MATERIAL SUPPLIED below:
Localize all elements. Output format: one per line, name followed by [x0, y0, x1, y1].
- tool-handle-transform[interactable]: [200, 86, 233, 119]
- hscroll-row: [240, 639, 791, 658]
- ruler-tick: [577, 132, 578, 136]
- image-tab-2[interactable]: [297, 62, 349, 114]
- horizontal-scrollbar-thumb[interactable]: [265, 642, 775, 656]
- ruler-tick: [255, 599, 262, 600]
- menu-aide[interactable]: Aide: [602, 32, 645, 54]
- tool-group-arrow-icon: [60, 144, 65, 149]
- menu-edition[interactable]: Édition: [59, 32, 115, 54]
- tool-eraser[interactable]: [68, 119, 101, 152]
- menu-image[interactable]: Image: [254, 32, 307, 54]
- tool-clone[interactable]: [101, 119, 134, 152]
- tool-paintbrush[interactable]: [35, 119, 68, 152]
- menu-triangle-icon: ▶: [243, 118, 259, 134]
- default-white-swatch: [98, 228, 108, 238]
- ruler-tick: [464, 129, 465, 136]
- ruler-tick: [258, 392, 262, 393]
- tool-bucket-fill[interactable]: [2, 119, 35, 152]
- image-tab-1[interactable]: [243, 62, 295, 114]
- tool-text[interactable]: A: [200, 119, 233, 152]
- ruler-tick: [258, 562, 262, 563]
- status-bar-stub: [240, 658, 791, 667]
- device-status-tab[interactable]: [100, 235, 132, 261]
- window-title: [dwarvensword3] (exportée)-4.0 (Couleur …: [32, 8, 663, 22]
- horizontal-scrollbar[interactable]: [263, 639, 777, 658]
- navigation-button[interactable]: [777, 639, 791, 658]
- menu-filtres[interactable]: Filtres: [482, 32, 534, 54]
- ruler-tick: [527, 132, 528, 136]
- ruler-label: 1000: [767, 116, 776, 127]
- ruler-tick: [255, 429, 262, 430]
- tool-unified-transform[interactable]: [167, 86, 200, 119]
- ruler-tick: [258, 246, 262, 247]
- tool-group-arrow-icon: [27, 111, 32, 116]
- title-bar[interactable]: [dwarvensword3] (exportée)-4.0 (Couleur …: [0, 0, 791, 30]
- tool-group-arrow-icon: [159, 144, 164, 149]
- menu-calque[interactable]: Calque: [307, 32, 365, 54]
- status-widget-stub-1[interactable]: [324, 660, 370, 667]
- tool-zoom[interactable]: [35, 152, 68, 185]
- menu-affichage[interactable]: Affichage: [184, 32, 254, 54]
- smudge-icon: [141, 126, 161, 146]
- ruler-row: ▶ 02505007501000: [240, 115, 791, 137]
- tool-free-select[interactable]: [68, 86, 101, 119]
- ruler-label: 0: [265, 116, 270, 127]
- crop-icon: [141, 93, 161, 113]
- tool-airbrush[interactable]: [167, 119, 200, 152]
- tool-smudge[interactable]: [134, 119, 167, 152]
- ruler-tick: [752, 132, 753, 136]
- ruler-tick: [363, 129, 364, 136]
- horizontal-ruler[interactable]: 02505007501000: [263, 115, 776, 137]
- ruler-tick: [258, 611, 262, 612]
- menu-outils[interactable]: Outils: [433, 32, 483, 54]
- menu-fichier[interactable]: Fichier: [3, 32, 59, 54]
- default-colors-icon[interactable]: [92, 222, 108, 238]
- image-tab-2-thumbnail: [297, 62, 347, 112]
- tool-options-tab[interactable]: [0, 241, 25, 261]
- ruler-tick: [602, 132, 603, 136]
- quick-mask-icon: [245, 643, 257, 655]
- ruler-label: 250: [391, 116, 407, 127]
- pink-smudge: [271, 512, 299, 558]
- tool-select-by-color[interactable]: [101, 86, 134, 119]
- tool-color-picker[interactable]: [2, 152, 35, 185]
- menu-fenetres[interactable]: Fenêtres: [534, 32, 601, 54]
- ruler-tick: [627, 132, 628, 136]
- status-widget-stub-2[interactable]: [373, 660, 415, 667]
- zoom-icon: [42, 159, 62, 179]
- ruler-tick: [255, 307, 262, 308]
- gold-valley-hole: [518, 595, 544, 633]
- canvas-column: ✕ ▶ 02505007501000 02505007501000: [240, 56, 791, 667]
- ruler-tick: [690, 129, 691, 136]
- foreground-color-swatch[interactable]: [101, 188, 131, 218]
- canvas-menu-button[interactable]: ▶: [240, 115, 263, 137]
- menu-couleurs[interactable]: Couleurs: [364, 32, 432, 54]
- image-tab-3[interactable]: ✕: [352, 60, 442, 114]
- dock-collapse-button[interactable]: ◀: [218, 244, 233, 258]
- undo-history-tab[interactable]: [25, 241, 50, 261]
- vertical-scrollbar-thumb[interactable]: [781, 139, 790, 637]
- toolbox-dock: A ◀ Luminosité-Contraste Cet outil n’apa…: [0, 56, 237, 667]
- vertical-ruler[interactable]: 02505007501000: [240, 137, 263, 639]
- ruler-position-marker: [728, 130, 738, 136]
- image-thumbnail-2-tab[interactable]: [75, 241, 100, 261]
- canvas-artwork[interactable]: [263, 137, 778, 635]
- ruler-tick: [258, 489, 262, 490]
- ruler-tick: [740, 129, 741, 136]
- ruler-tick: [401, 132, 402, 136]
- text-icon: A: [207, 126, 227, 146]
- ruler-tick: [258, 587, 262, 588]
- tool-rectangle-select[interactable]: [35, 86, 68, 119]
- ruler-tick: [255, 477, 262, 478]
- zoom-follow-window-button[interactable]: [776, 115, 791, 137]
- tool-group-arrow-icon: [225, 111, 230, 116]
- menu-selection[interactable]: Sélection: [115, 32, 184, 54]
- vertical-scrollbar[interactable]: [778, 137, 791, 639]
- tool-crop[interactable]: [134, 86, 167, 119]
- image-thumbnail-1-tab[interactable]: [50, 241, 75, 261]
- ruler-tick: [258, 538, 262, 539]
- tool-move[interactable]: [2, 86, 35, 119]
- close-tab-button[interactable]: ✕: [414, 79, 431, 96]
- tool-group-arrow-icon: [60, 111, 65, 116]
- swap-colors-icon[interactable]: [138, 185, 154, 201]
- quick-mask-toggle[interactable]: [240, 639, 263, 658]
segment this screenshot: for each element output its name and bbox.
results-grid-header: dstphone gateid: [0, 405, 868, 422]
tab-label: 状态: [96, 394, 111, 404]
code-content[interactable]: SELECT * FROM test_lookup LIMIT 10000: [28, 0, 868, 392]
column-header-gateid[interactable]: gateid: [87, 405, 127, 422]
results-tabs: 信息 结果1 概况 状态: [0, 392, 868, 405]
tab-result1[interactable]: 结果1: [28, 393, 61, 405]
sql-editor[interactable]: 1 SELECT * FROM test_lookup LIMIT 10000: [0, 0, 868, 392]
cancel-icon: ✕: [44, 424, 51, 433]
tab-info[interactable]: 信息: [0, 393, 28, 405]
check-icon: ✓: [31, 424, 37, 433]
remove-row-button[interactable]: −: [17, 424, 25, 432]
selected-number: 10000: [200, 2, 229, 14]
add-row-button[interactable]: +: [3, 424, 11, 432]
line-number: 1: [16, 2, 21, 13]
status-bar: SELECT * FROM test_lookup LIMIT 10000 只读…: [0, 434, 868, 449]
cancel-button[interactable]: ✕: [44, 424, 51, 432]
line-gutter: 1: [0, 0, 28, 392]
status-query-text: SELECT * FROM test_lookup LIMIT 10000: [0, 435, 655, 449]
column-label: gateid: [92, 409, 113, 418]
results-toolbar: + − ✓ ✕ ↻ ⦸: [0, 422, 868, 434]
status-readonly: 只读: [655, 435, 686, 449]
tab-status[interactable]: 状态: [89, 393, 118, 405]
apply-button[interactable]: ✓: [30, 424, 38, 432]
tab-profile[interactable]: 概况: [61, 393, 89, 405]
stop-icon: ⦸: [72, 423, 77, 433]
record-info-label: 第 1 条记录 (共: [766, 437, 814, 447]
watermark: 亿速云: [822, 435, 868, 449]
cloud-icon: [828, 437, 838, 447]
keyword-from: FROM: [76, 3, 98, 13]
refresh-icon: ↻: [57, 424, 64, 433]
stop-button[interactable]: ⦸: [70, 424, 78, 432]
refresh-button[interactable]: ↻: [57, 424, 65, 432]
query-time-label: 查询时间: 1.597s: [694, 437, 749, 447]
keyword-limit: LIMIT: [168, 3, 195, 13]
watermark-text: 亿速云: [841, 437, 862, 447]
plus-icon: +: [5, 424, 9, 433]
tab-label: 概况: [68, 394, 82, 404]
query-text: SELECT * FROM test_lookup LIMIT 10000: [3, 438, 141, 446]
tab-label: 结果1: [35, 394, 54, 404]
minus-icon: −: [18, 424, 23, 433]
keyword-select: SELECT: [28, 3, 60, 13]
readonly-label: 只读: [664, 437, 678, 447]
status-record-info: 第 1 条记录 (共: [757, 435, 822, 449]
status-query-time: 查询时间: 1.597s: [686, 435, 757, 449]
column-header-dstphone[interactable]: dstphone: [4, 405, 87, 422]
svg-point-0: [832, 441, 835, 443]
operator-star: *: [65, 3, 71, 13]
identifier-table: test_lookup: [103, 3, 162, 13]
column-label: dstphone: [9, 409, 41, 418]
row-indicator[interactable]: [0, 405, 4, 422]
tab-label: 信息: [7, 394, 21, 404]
End of MATERIAL SUPPLIED.
**EXERCISE INSTRUCTIONS**
Lines in the listing that include the word "stub": how many are there? Give the number alone.

**EXERCISE OUTPUT**
3